Baby Steps for a Reproducible Workflow in R

Author

Juuso Repo

Published

September 12, 2024

The idea of methods reproducibility is to provide sufficient documentation of procedures and data to enable repeating the same procedures, in a similar or different context (Goodman et al., 2016). A reproducible workflow, then, is a systematically organized sequence of steps to accomplish this. As the value placed on reproducibility continues to rise within and beyond academia, mastering these practices is increasingly beneficial. This tutorial aims to present the basics rather than delve into all the complexities of all advanced stuff. It covers steps from preparing data for analysis to creating reproducible tables and figures, to be included in a paper or presentation.

The basic steps for reproducible workflow covered here are:

flowchart LR
    step1("1. Set up the project <br> ")
    step2("2. Prepare and analyse data <br> and generate outputs")
    step3("3. Prepare code and data <br> for sharing")
    step4("4. Share code and data in public")
    
    step1 --> step2 --> step3 --> step4

A reproducible workflow enables you to:

The guide and provided code snippets serve as a template for initiating new projects or creating reproducible versions of existing ones. The best way to learn is to download the notebooks, experiment with the examples in RStudio, and adapt them to your project and preferences. To follow along, ensure that you have R and RStudio installed and up to date.

Tip

The tutorial is a work in progress. For any suggestions for improvements or requests for additional content, please drop a message to the author.

1 STEP ONE: Creating project and folder structure

We begin with creating a tidy nest for all files related to the study/project. Or at least for the files related to data and analysis! Creating a coherent folder structure that can be used in all your future research projects will facilitate collaboration and make your life easier - with more time for reproduction!

1.1 Create a RStudio project

  • In RStudio, start fresh and select File - New Project - New Directory - Quarto Project. It creates you a project folder with few files, and shows you that folder in the Files window.

  • Copy and run the below code in RStudio console window to download this notebook to your project folder. (or download the zip file and copy the files to your project folder).

    download.file("https://raw.githubusercontent.com/juusorepo/ReproRepo/master/babysteps.qmd", "babysteps.qmd")

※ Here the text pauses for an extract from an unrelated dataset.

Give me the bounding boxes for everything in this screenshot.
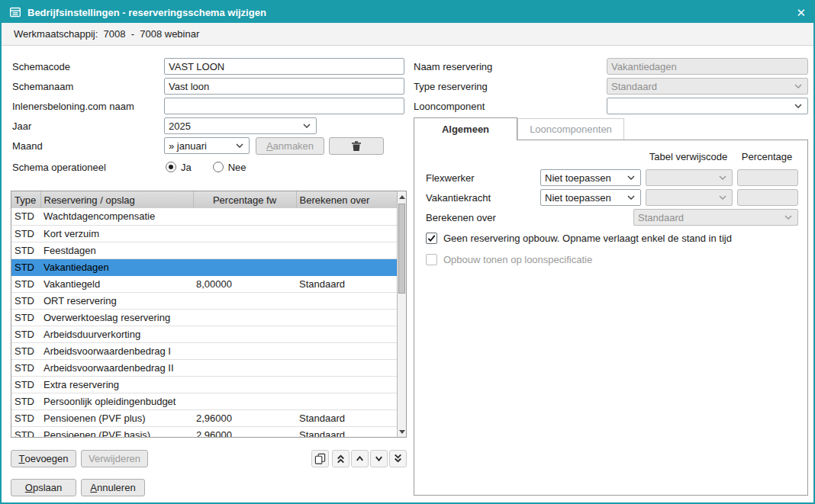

  • Open the notebook in RStudio.

  • Run the below code chunk to install required packages. The Here package simplifies file path management by making all paths relative to the project root (top-level folder).

Code: Load packages
## Load packages: knitr and here
# Here  for file path management and Knitr for dynamic report generation
# Check if packages are installed, and install if not
if (!requireNamespace("knitr", quietly = TRUE)) {install.packages("knitr")}
if (!requireNamespace("here", quietly = TRUE)) {install.packages("here")}
# Load packages
require(knitr)
require(here)

1.2 Creating the project folder structure

The code below will create a coherent folder structure for your project. You can modify the folder names for your own project as needed. Alternatively, you may create folders without code. Note these good practices when working with folders and files:

  • Naming conventions for folders and files: only lowercase letters; no spaces but-dashes (or_underscores) instead. Prefix numbers with leading zeros can be used to ensure automatic sorting (01-data, 02-scripts…).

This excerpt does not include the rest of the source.